问题
I was trying to read RISC-V
assembly generated by gcc
and I found that gcc
creates sequence of auipc
+jalr
for some function calls and I don't understand how it works. Here's a simple example. Consider the following C
source file:
unsigned long id(unsigned long x) {
return x;
}
unsigned long add_one(unsigned long x) {
return id(x)+1;
}
I compile it with gcc -O2 -fno-inline -c test.c
and I get the following assembly code:
$ objdump -d test.o
test.o: file format elf64-littleriscv
Disassembly of section .text:
0000000000000000 <id>:
0: 00008067 ret
0000000000000004 <add_one>:
4: ff010113 addi sp,sp,-16
8: 00113423 sd ra,8(sp)
c: 00000317 auipc t1,0x0
10: 000300e7 jalr t1
14: 00813083 ld ra,8(sp)
18: 00150513 addi a0,a0,1
1c: 01010113 addi sp,sp,16
20: 00008067 ret
What confuses me are the two lines at the offsets 0x0c
and 0x10
, which is where the function id
is supposed to be called. According to the spec, auipc t1,0x0
should write PC + 0x0<<12
(which is equal to PC
) to t1
and then jalr t1
(which gets expanded to jalr ra,t1,0
) jumps to the address stored in t1
and stores the return address to ra
. So we end up jumping to the auipc
line (offset 0x0c
), not the entry point of id
. What's going on here?
回答1:
When disassembling an object file, the displayed address information in auipc
/jalr
is kind of arbitrary because it's get relocated by the linker, anyways.
You can see that when also dumping the relocation information (add -r
to your objdump call):
0000000000000000 <id>:
0: 8082 ret
0000000000000002 <add_one>:
2: 1141 addi sp,sp,-16
4: e406 sd ra,8(sp)
6: 00000097 auipc ra,0x0
6: R_RISCV_CALL id
6: R_RISCV_RELAX *ABS*
a: 000080e7 jalr ra # 6 <add_one+0x4>
e: 60a2 ld ra,8(sp)
10: 0505 addi a0,a0,1
12: 0141 addi sp,sp,16
14: 8082 ret
Those relocation entries tell the linker to relocate the jump instructions in a relaxed fashion (the default for the RISC-V toolchain).
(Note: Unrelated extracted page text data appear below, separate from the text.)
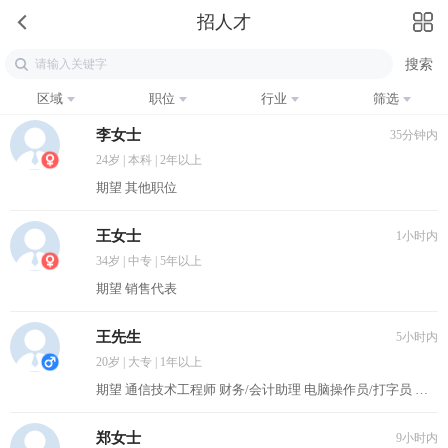
招人才
区域
职位
行业
筛选
李女士
35分钟内
24岁 | 本科 | 2年以上
期望 其他职位
王女士
1小时内
34岁 | 中专 | 5年以上
期望 销售代表
王先生
5小时内
20岁 | 大专 | 1年以上
期望 通信技术工程师 财务/会计助理 电脑操作员/打字员 前厅接待 房地产销售人员
郑女士
9小时内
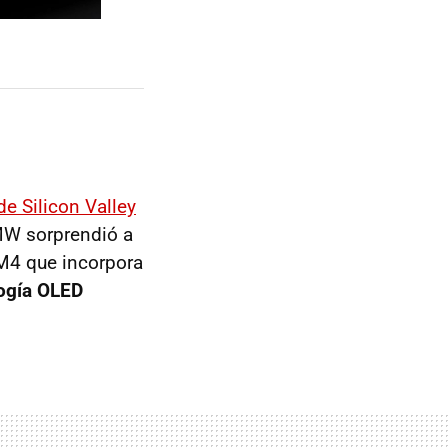
e Silicon Valley
MW sorprendió a
l M4 que incorpora
logía OLED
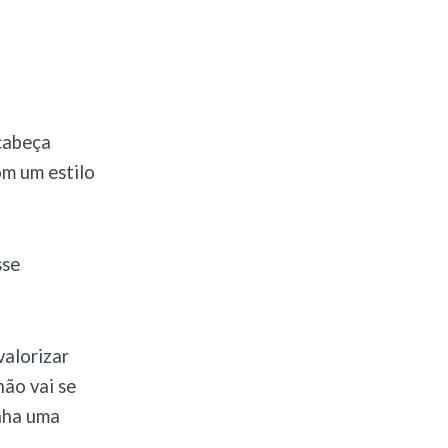
 cabeça
m um estilo
sse
valorizar
ão vai se
enha uma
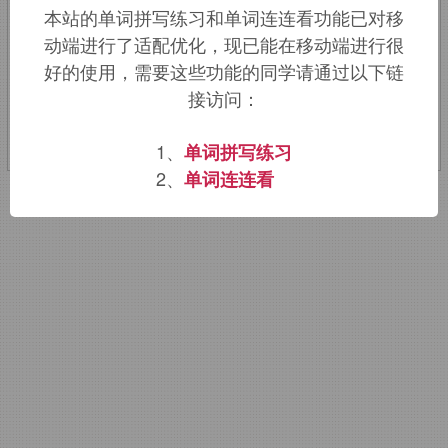
本站的单词拼写练习和单词连连看功能已对移
缀。
动端进行了适配优化，现已能在移动端进行很
好的使用，需要这些功能的同学请通过以下链
该词的英语词源请访问趣词词源英文版：
接访问：
pomaceous
词源，
pomaceous
含义。
1、
单词拼写练习
2、
单词连连看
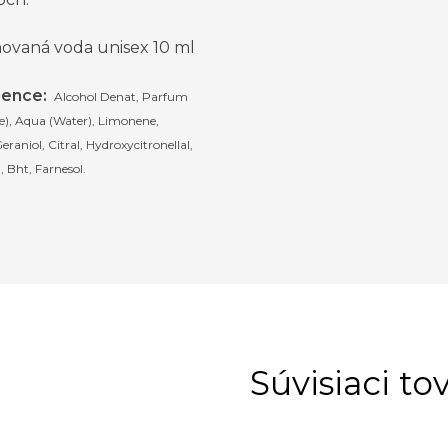
ovaná voda unisex 10 ml
ience:
Alcohol Denat, Parfum
e), Aqua (Water), Limonene,
Geraniol, Citral, Hydroxycitronellal,
l, Bht, Farnesol.
Súvisiaci to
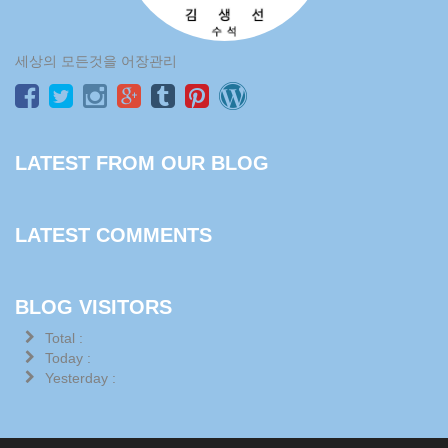
세상의 모든것을 어장관리
LATEST FROM OUR BLOG
LATEST COMMENTS
BLOG VISITORS
Total :
Today :
Yesterday :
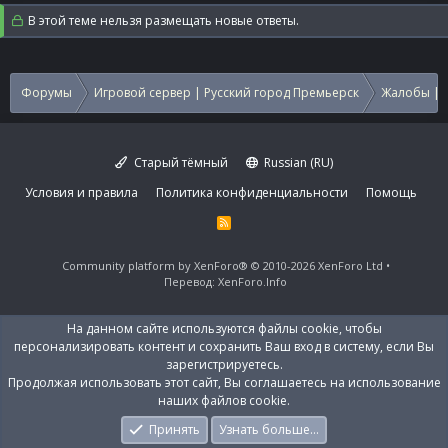
В этой теме нельзя размещать новые ответы.
Форумы
Игровой сервер | Русский город Премьерск
Жалобы | 
Старый тёмный
Russian (RU)
Условия и правила
Политика конфиденциальности
Помощь
R
S
S
Community platform by XenForo®
© 2010-2026 XenForo Ltd
Перевод:
XenForo.Info
На данном сайте используются файлы cookie, чтобы
персонализировать контент и сохранить Ваш вход в систему, если Вы
зарегистрируетесь.
Продолжая использовать этот сайт, Вы соглашаетесь на использование
наших файлов cookie.
Принять
Узнать больше…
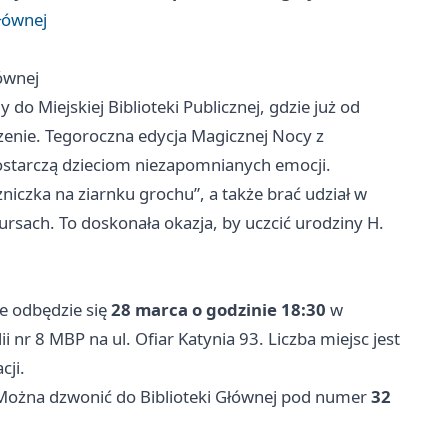
łównej
ównej
o Miejskiej Biblioteki Publicznej, gdzie już od
enie. Tegoroczna edycja Magicznej Nocy z
ostarczą dzieciom niezapomnianych emocji.
niczka na ziarnku grochu”, a także brać udział w
sach. To doskonała okazja, by uczcić urodziny H.
e odbędzie się
28 marca o godzinie 18:30
w
ii nr 8 MBP na ul. Ofiar Katynia 93. Liczba miejsc jest
cji.
 Można dzwonić do Biblioteki Głównej pod numer
32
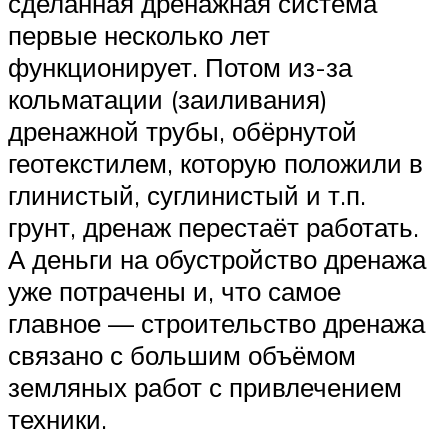
сделанная дренажная система
первые несколько лет
функционирует. Потом из-за
кольматации (заиливания)
дренажной трубы, обёрнутой
геотекстилем, которую положили в
глинистый, суглинистый и т.п.
грунт, дренаж перестаёт работать.
А деньги на обустройство дренажа
уже потрачены и, что самое
главное — строительство дренажа
связано с большим объёмом
земляных работ с привлечением
техники.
That means it's allowed to replace auipc
+jalr
pairs with just one jal
instruction iff the distance to the target address is short enough. Such replacements are advantageous because it saves instructions, i.e. the resulting program is shorter. Obviously, it complicates the relocation procedure a bit, because the offsets of following jump instructions need to be adjusted accordingly.
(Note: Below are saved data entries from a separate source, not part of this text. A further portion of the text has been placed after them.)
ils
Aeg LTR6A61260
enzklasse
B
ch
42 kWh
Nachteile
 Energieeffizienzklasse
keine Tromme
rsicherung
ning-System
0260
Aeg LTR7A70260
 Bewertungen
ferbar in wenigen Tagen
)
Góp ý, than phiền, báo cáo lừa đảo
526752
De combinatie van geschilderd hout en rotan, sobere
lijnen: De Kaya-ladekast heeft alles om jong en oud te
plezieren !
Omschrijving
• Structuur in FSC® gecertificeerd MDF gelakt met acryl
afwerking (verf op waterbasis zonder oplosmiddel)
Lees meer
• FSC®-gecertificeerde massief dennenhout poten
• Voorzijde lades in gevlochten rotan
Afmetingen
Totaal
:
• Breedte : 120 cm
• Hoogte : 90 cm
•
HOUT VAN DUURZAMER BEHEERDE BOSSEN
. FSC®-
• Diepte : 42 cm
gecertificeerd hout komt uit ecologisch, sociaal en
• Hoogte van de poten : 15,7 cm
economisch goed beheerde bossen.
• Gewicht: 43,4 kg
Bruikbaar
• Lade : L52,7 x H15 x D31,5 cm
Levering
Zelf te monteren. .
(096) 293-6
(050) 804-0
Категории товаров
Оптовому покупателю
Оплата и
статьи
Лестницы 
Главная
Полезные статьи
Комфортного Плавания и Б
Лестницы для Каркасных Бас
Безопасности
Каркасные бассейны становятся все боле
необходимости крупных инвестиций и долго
(This can be disabled with the -mno-relax
GCC flag.)
Why can't the assembler directly emit final auipc
/jalr
/jal
instructions for symbols local to the translation unit that don't need to be relocated? After all, those jumps are pc-relative.
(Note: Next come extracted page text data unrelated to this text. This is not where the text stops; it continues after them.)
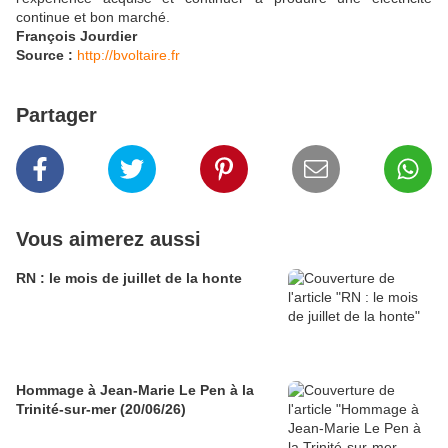
continue et bon marché.
François Jourdier
Source :
http://bvoltaire.fr
Partager
Vous aimerez aussi
RN : le mois de juillet de la honte
Hommage à Jean-Marie Le Pen à la
Trinité-sur-mer (20/06/26)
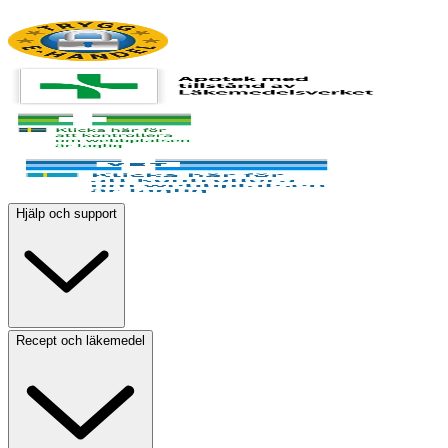
Hjälp och support
Recept och läkemedel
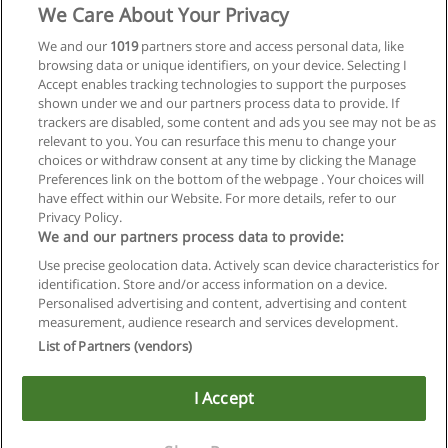
We Care About Your Privacy
Treinamento Formação de Analista de
We and our
1019
partners store and access personal data, like
Remuneração
browsing data or unique identifiers, on your device. Selecting I
PEOPLEUP GESTÃO DA REMUNERAÇÃO, RH E TREINAMENTO
Accept enables tracking technologies to support the purposes
shown under we and our partners process data to provide. If
Solicitar informações
trackers are disabled, some content and ads you see may not be as
relevant to you. You can resurface this menu to change your
choices or withdraw consent at any time by clicking the Manage
Preferences link on the bottom of the webpage . Your choices will
have effect within our Website. For more details, refer to our
Privacy Policy.
Regras de uso
We and our partners process data to provide:
Use precise geolocation data. Actively scan device characteristics for
Privacidade de dados
identification. Store and/or access information on a device.
Personalised advertising and content, advertising and content
Entrar em contato com Educaedu
measurement, audience research and services development.
List of Partners (vendors)
Copyright © Educaedu Business S.L. - CIF : B-95610580: -
www.educaedu-brasil.com
I Accept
In general it can't because with just the local view of one translation unit 1) a relaxed relocation to an external symbol may change all following offsets to internal symbols and 2) the linker might even apply some advanced rule, e.g. where an internal symbol is overlayed by an external one, such that it really has to be relocated in the linker. Or, another example, where the linker deletes a symbol.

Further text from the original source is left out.